= Beginning of Section =

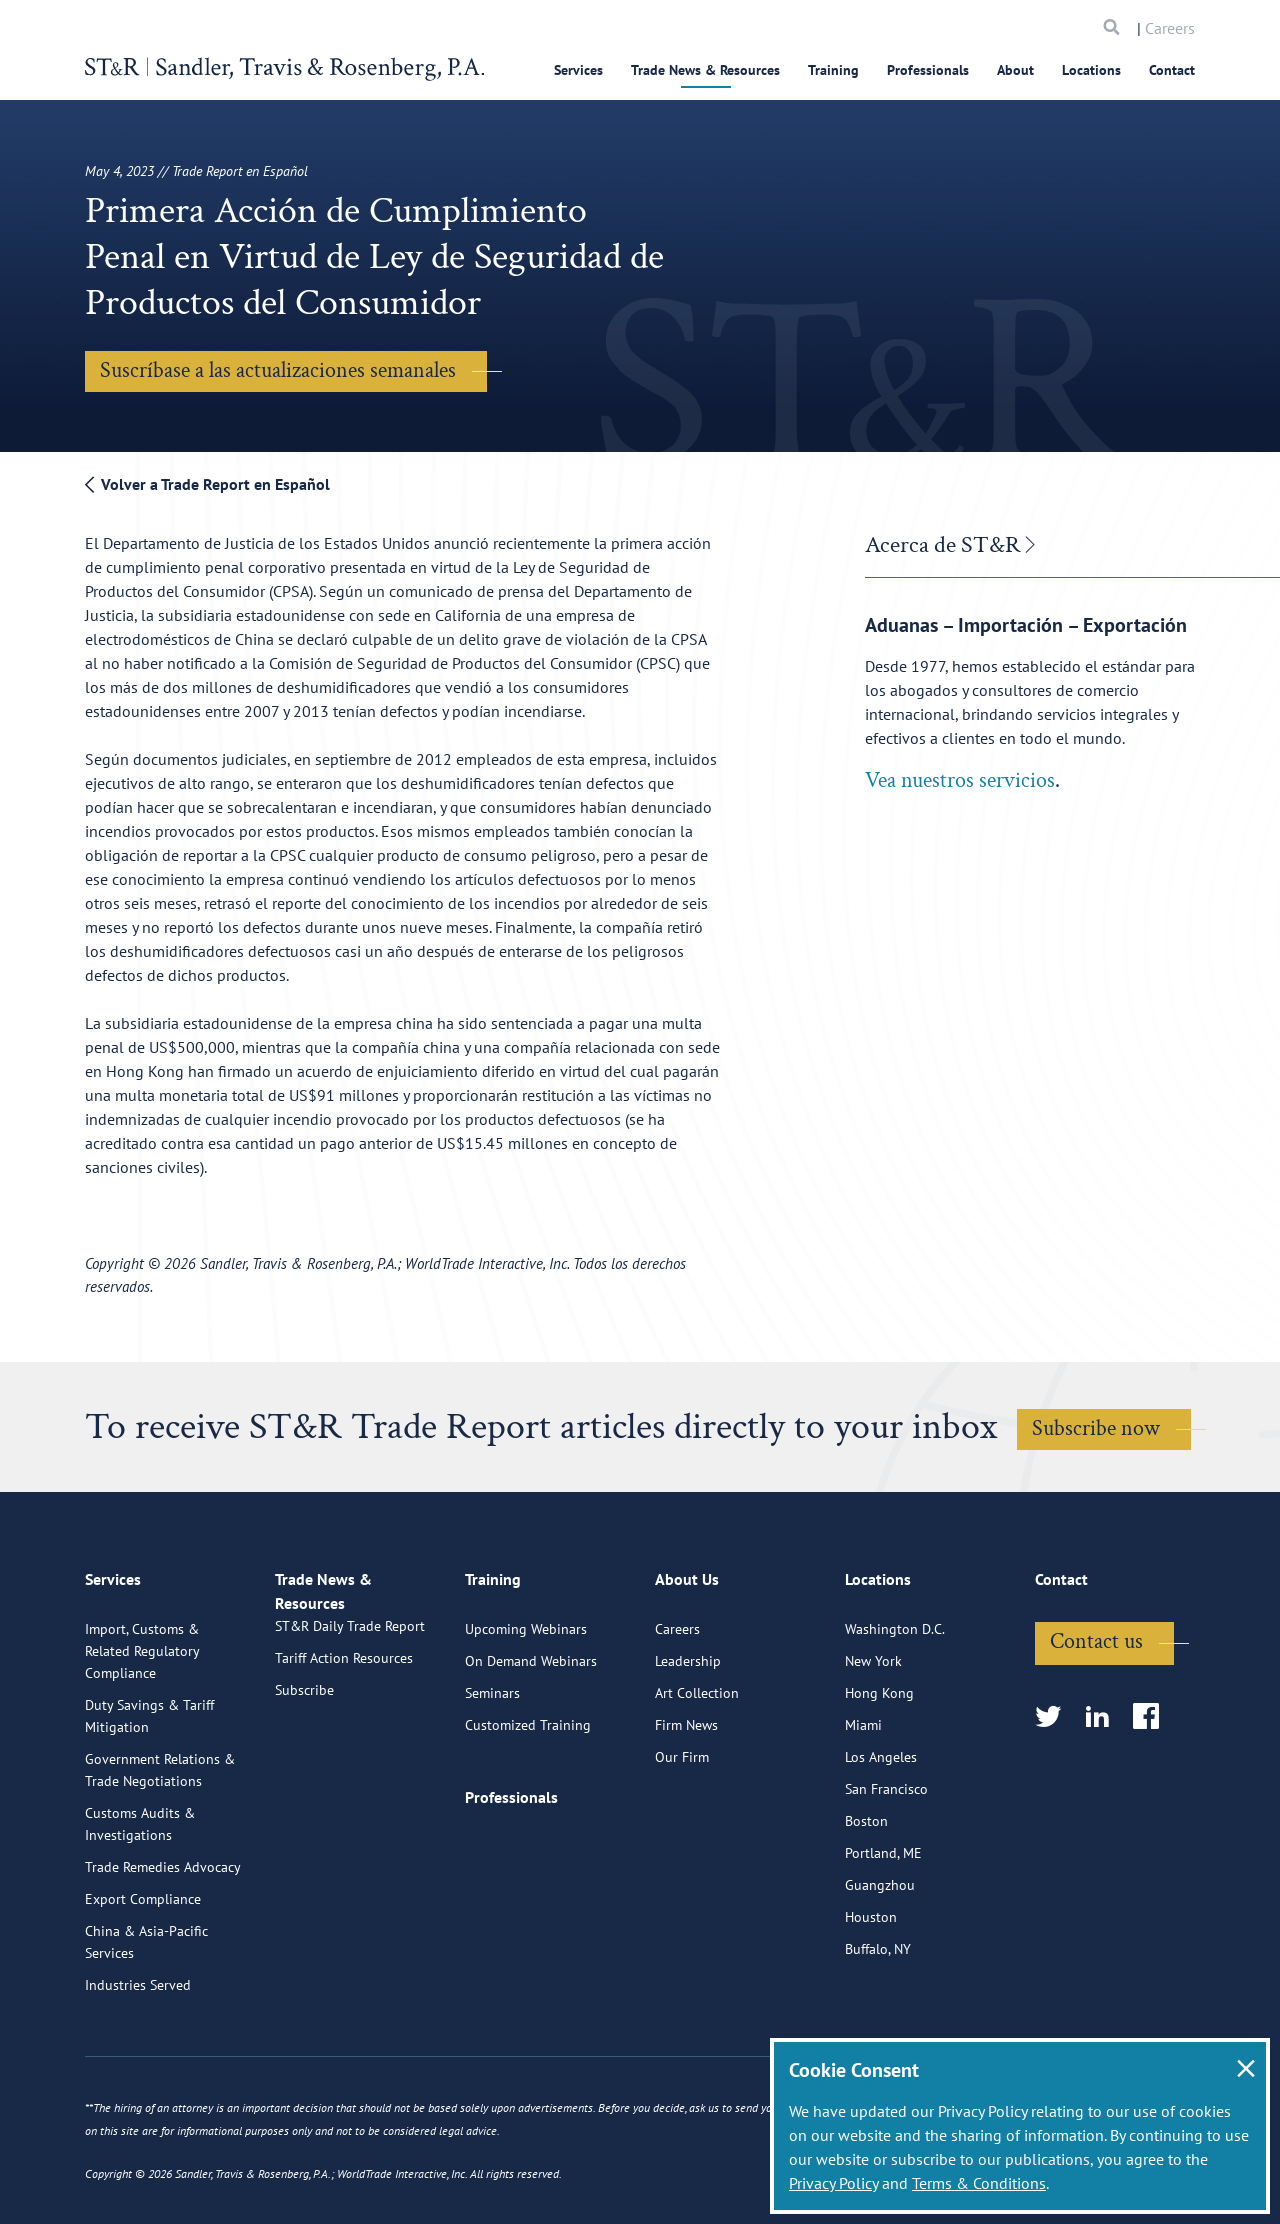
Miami (863, 1806)
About (1015, 70)
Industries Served (138, 2066)
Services (578, 70)
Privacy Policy (833, 2183)
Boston (866, 1902)
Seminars (492, 1774)
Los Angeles (881, 1838)
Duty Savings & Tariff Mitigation (149, 1797)
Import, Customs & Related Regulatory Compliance (142, 1732)
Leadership (688, 1742)
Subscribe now (1096, 1428)
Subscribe (304, 1794)
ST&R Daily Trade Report (350, 1730)
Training (833, 70)
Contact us (1096, 1722)
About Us (687, 1669)
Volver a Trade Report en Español (207, 484)
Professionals (928, 70)
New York (873, 1742)
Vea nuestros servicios (960, 780)
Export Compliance (143, 1980)
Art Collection (697, 1774)
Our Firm (682, 1838)
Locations (1091, 70)
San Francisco (886, 1870)
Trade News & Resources (705, 70)
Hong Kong (879, 1774)
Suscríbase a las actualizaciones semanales (278, 370)
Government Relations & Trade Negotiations (160, 1851)
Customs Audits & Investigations (140, 1905)
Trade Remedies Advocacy (163, 1948)
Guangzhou (880, 1966)
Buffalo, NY (878, 2030)
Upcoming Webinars (526, 1710)
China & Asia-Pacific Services (146, 2023)
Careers (1170, 28)
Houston (871, 1998)
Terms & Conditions (979, 2183)
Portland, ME (883, 1934)
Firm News (686, 1806)
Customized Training (528, 1806)
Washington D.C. (895, 1710)
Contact (1172, 70)
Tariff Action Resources (344, 1762)
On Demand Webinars (531, 1742)
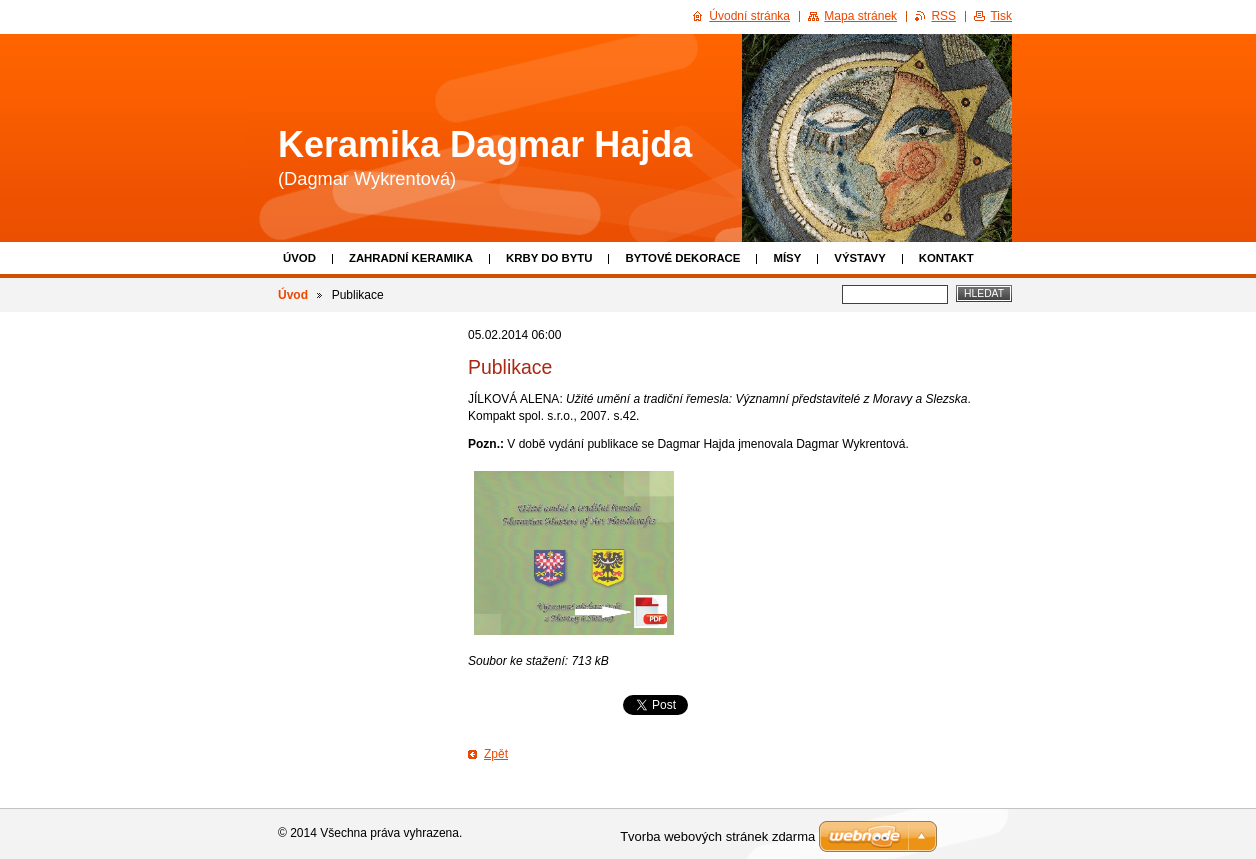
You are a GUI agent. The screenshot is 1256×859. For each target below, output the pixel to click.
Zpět (496, 754)
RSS (943, 16)
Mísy (787, 258)
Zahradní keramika (411, 258)
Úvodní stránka (749, 16)
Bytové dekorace (682, 258)
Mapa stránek (860, 16)
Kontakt (946, 258)
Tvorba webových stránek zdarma (717, 836)
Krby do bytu (549, 258)
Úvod (299, 258)
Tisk (1001, 16)
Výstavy (859, 258)
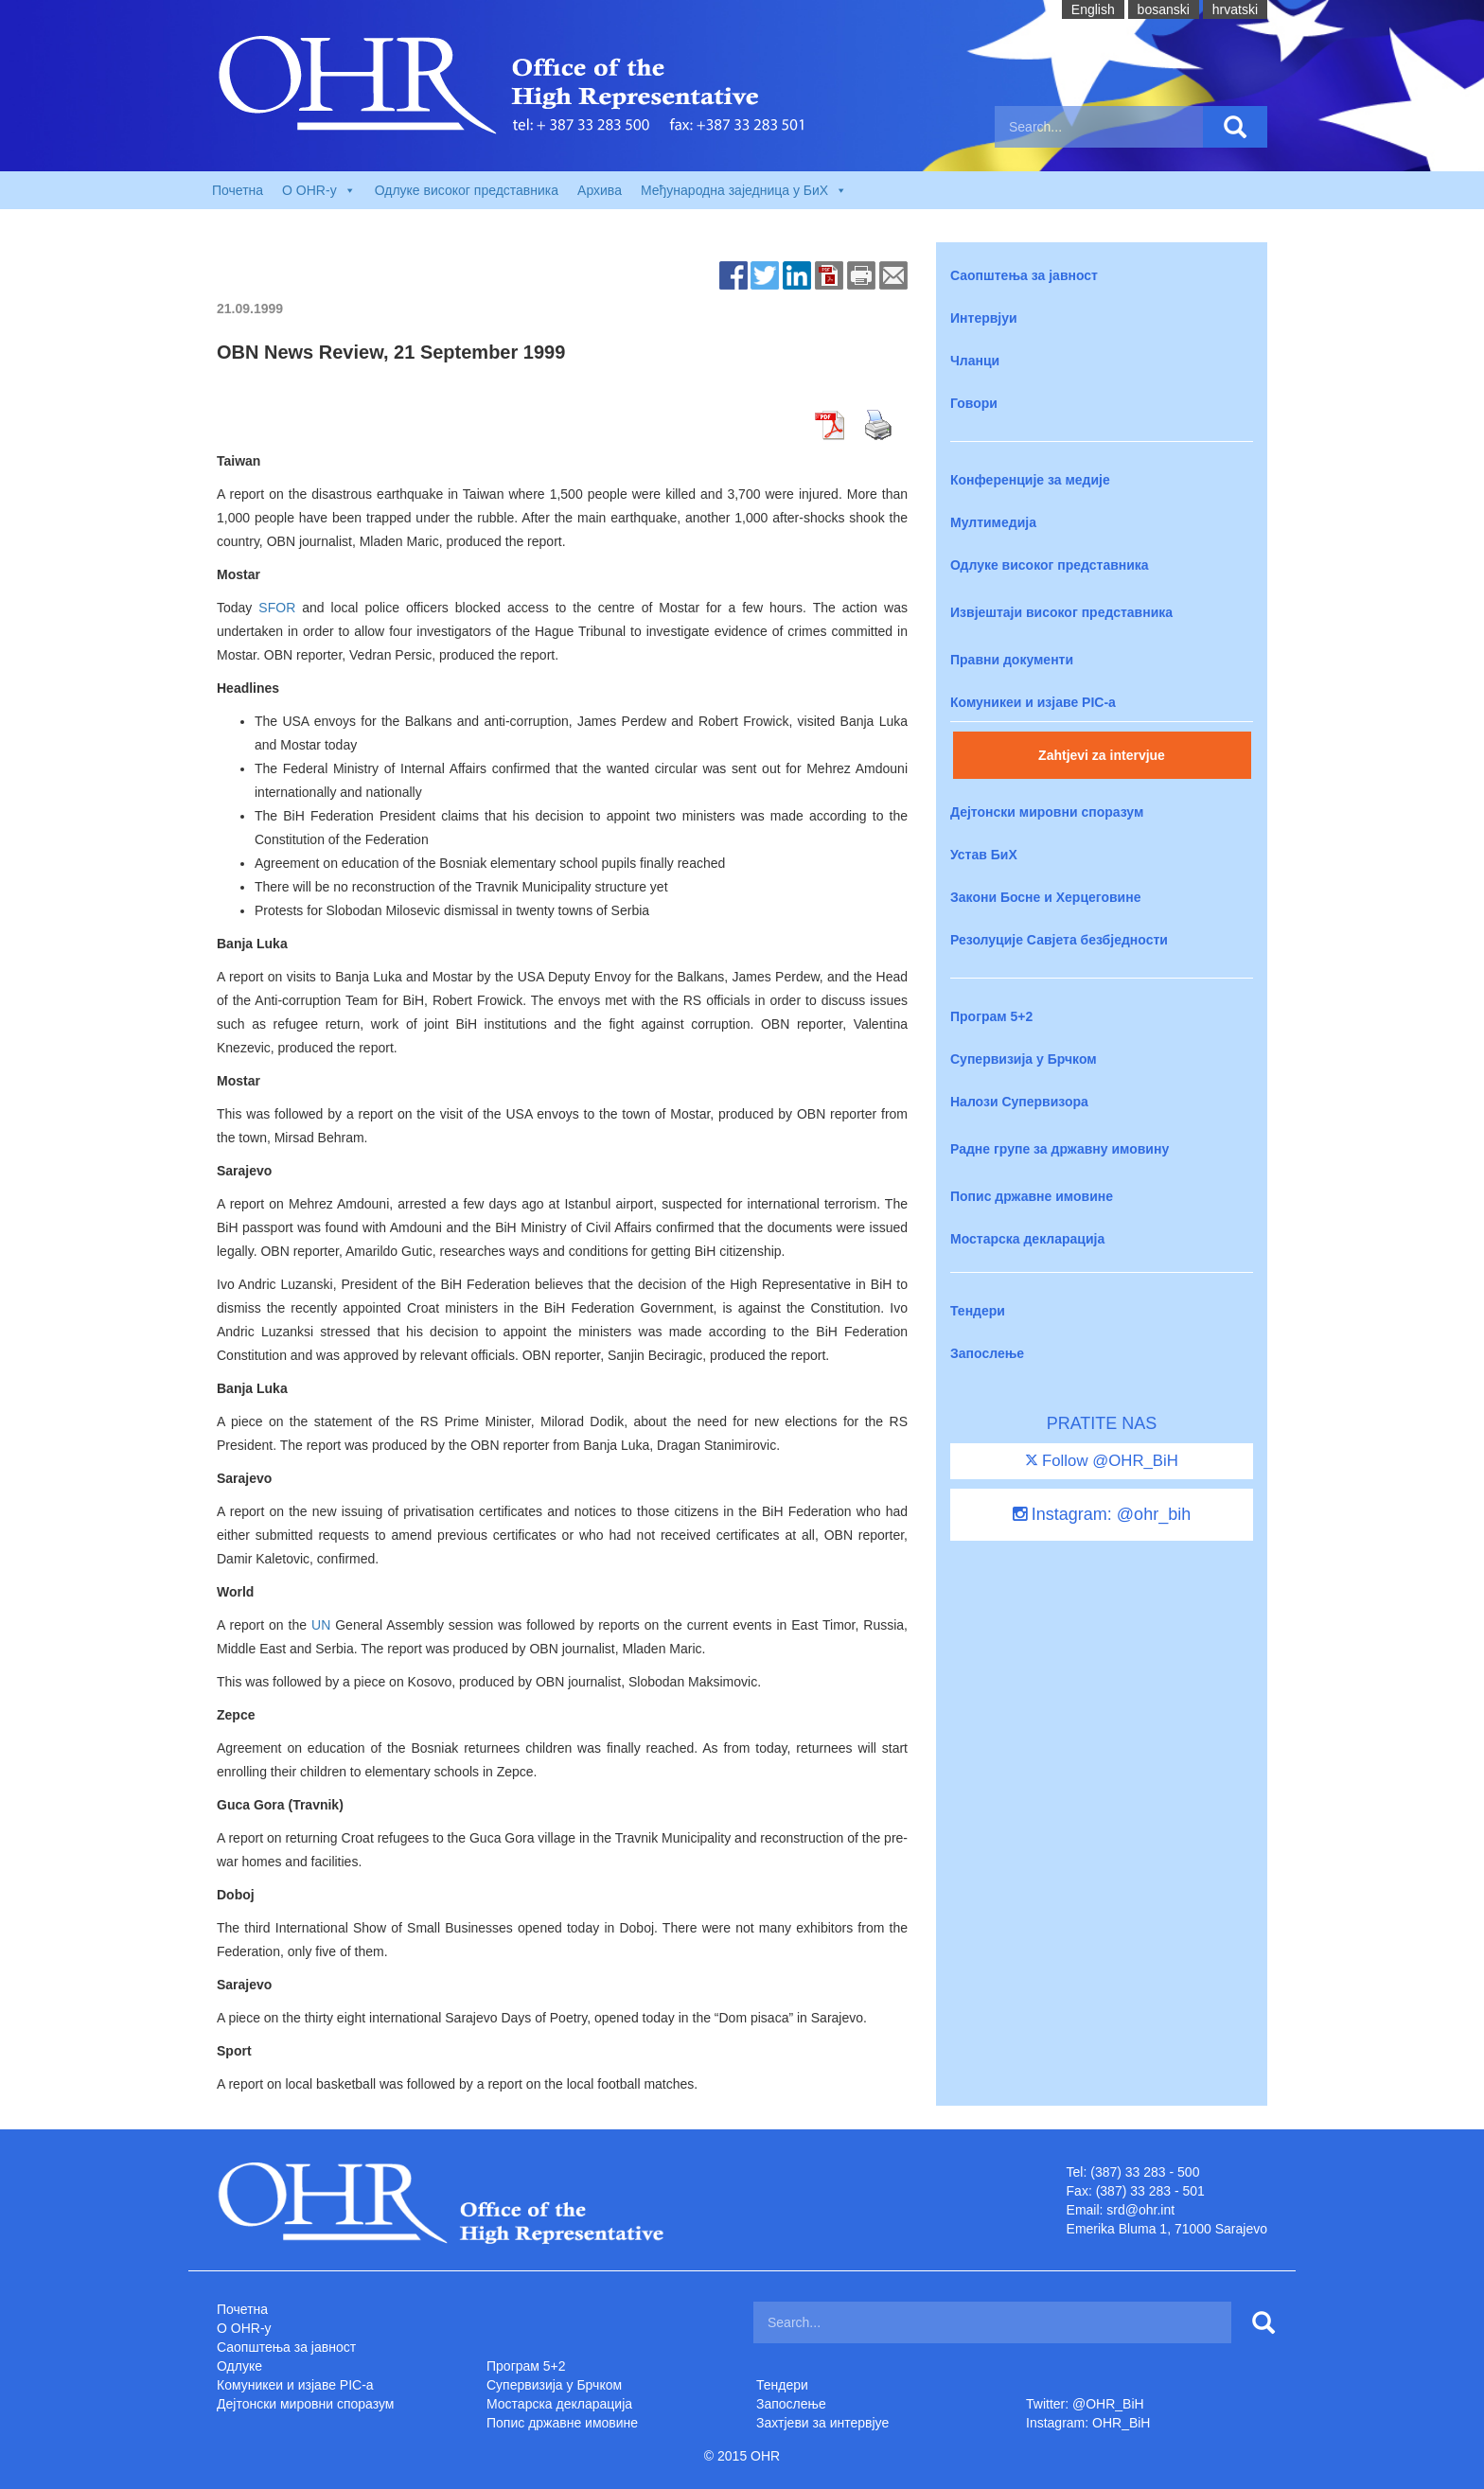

= End of Section =

» **Directions for this task**:
Please copy the data above exactly, omitting the pictures.

» **Written response**:
Miami (863, 1806)
About (1015, 70)
Industries Served (138, 2066)
Services (578, 70)
Privacy Policy (833, 2183)
Boston (866, 1902)
Seminars (492, 1774)
Los Angeles (881, 1838)
Duty Savings & Tariff Mitigation (149, 1797)
Import, Customs & Related Regulatory Compliance (142, 1732)
Leadership (688, 1742)
Subscribe now (1096, 1428)
Subscribe (304, 1794)
ST&R Daily Trade Report (350, 1730)
Training (833, 70)
Contact us (1096, 1722)
About Us (687, 1669)
Volver a Trade Report en Español (207, 484)
Professionals (928, 70)
New York (873, 1742)
Vea nuestros servicios (960, 780)
Export Compliance (143, 1980)
Art Collection (697, 1774)
Our Firm (682, 1838)
Locations (1091, 70)
San Francisco (886, 1870)
Trade News & Resources (705, 70)
Hong Kong (879, 1774)
Suscríbase a las actualizaciones semanales (278, 370)
Government Relations & Trade Negotiations (160, 1851)
Customs Audits & Investigations (140, 1905)
Trade Remedies Advocacy (163, 1948)
Guangzhou (880, 1966)
Buffalo, NY (878, 2030)
Upcoming Webinars (526, 1710)
China & Asia-Pacific Services (146, 2023)
Careers (1170, 28)
Houston (871, 1998)
Terms & Conditions (979, 2183)
Portland, ME (883, 1934)
Firm News (686, 1806)
Customized Training (528, 1806)
Washington D.C. (895, 1710)
Contact (1172, 70)
Tariff Action Resources (344, 1762)
On Demand Webinars (531, 1742)
You are a GUI agent. The screenshot is 1256×859. For each target below, output the pixel to click.
Zpět (496, 754)
RSS (943, 16)
Mísy (787, 258)
Zahradní keramika (411, 258)
Úvodní stránka (749, 16)
Bytové dekorace (682, 258)
Mapa stránek (860, 16)
Kontakt (946, 258)
Tvorba webových stránek zdarma (717, 836)
Krby do bytu (549, 258)
Úvod (299, 258)
Tisk (1001, 16)
Výstavy (859, 258)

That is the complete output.